5. Le médecin peut-il révéler le secret médical sans loi spéciale l'autorisant ou l'obligeant à le faire et sans l'accord du patient, s'il en résulte un plus grand bien pour la société?

Oui dans les Pays-membres oú la règle du secret repose, non sur la loi pénale, mais sur la seule éthique professionnelle. Dans les autres Pays-membres, en principe, il faut une loi spéciale autorisant le médecin à parler: il s'agit en général de protéger des victimes (par exemple des enfants maltraités).

Toutefois, faute de loi spéciale et dans des cas exceptionnels (par exemple lorsqu'il s'agit de prévenir des accidents de circulation), le médecin peut apprécier s'il s'agit, selon les termes excellents de la loi italienne, d'une "juste cause" de révélation.

6. Enfin le médecin peut-il être obligé par la loi de révéler le secret sans l'accord du patient?

Oui dans tous les Pays-membres s'il s'agit de déclarer aux autorités compétentes les maladies contagieuses ou les accidents du travail.

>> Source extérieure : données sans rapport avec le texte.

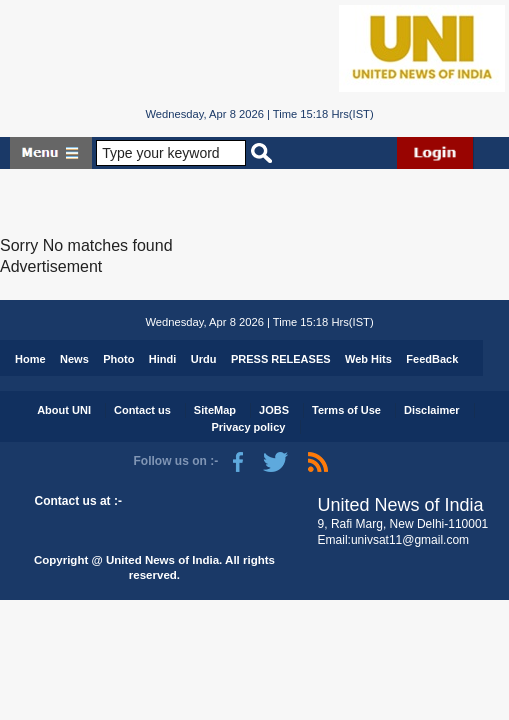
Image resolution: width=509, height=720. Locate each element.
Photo (118, 359)
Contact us (142, 410)
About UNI (64, 410)
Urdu (204, 359)
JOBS (274, 410)
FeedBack (432, 359)
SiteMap (215, 410)
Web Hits (368, 359)
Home (30, 359)
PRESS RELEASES (281, 359)
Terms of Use (346, 410)
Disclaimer (432, 410)
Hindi (163, 359)
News (74, 359)
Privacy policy (248, 427)
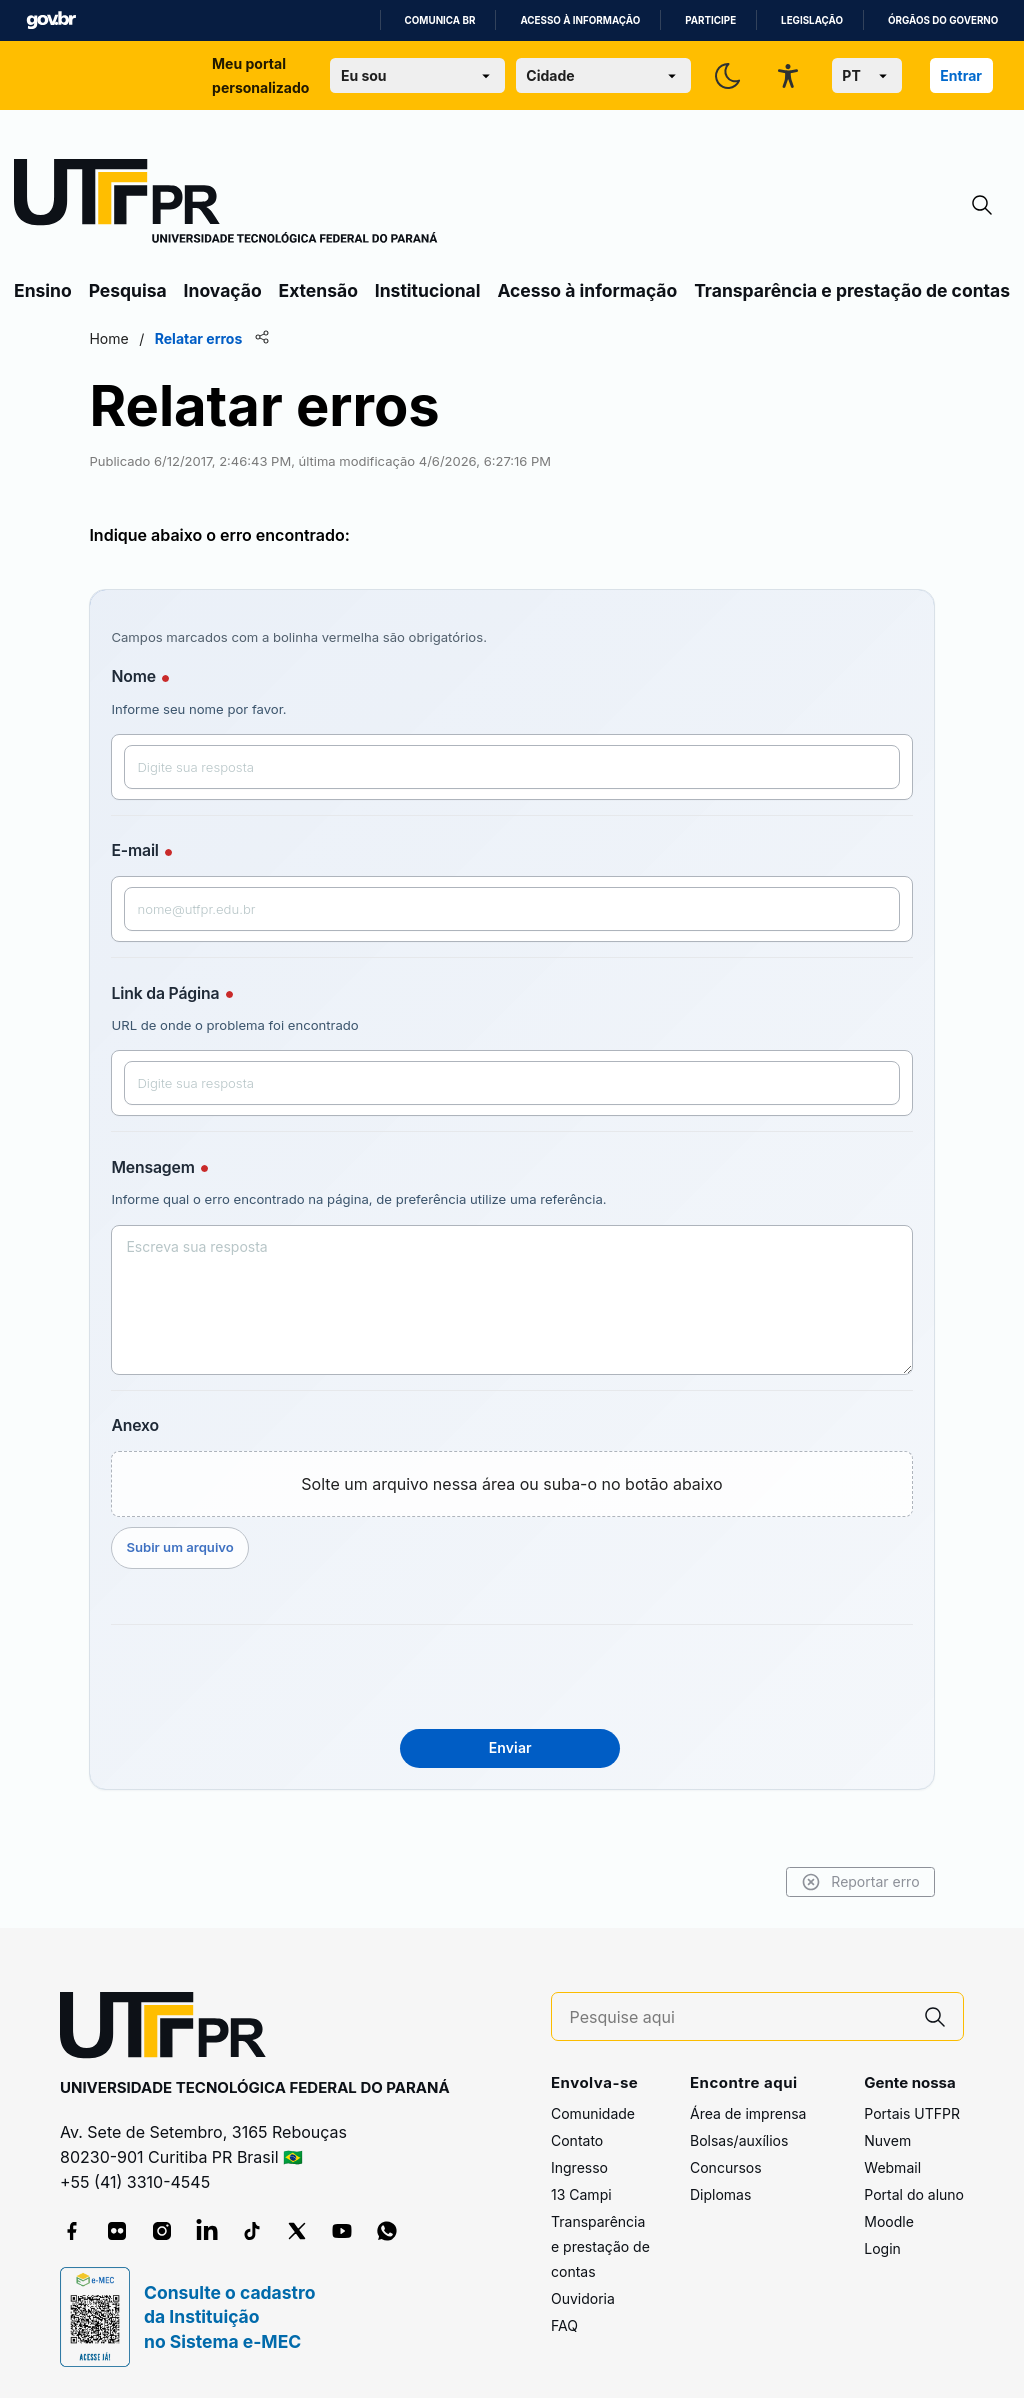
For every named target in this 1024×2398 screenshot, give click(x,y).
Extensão (318, 290)
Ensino (43, 290)
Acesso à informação (580, 20)
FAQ (564, 2325)
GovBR (51, 20)
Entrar (961, 75)
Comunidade (593, 2113)
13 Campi (581, 2194)
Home (172, 338)
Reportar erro (796, 1882)
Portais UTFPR (912, 2113)
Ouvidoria (583, 2298)
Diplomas (720, 2194)
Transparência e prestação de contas (852, 290)
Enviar (510, 1747)
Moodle (889, 2221)
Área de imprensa (748, 2113)
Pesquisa (128, 290)
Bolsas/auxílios (739, 2140)
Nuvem (887, 2140)
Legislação (812, 20)
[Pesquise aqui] (739, 2017)
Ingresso (579, 2167)
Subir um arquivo (243, 1547)
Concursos (726, 2167)
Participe (710, 20)
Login (882, 2248)
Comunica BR (440, 20)
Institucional (428, 290)
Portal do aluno (914, 2194)
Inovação (223, 290)
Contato (577, 2140)
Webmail (892, 2167)
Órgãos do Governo (943, 20)
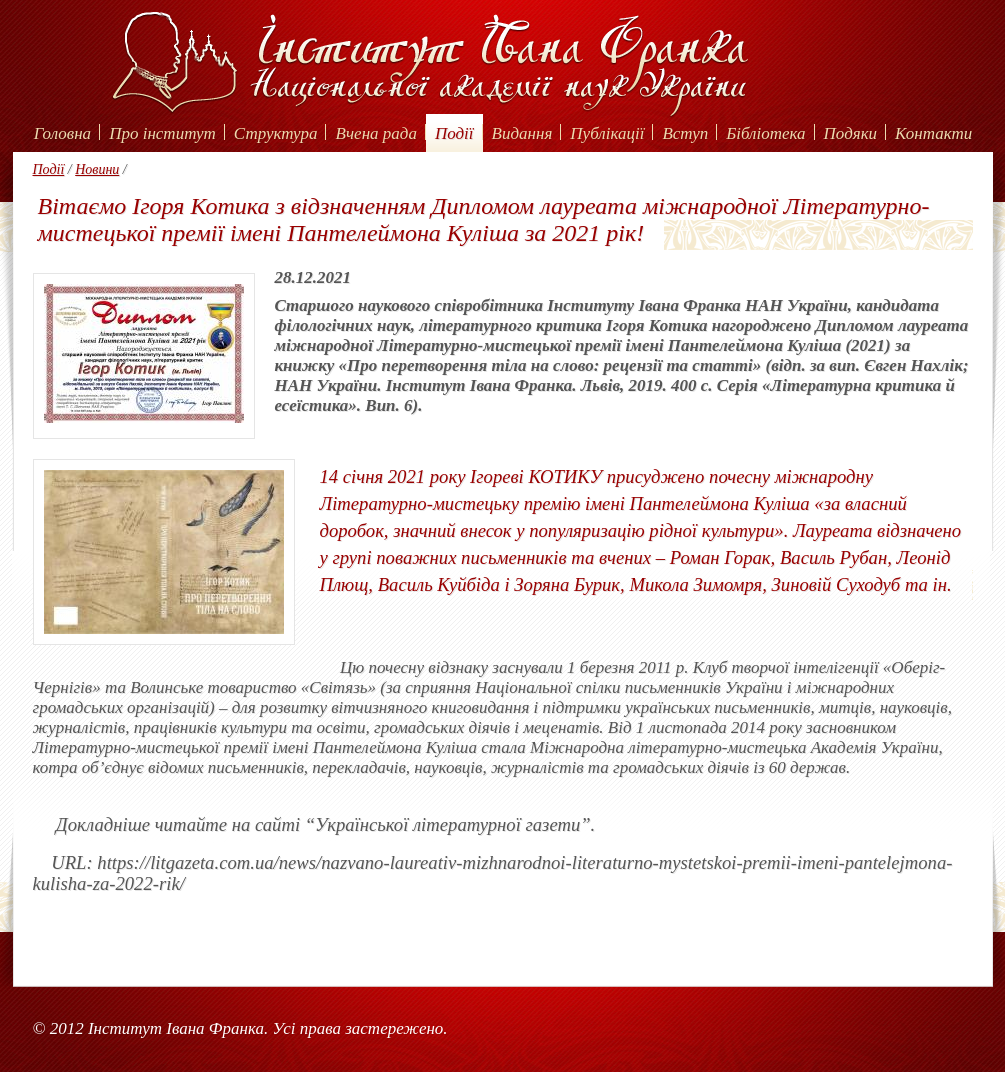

Le problème est plus complexe en droit communautaire s'il s'agit de témoigner en justice ou de dénoncer à la police des faits permettant la prévention ou la répression des crimes ou des délits.

Dans les pays où le secret médical ne repose pas sur la loi pénale, celle-ci s'impose avec plus de rigueur au médecin: le refus de témoigner en justice à ce sujet est en principe un outrage à la Cour. Le médecin n'est pas délié, d'autre part, de l'obligation qui s'impose à tout citoyen d'aider à la prévention ou à la répression des crimes et délits.

Dans les pays où le secret médical est inscrit dans la loi pénale, il y a conflit entre plusieurs obligations d'ordre public. Il est en général admis avec des nuances variables d'un pays à l'autre, que le médecin peut alors apprécier celui des devoirs qui lui incombent auquel il donne la priorité.

__________________________

1) Document élaboré à la suite d'une enquête du Comité Permanent auprès des délégations nationales et adopté par la réunion des Commissions "Ethique Médicale" et "Juristes" des 20 et 21 septembre 1984.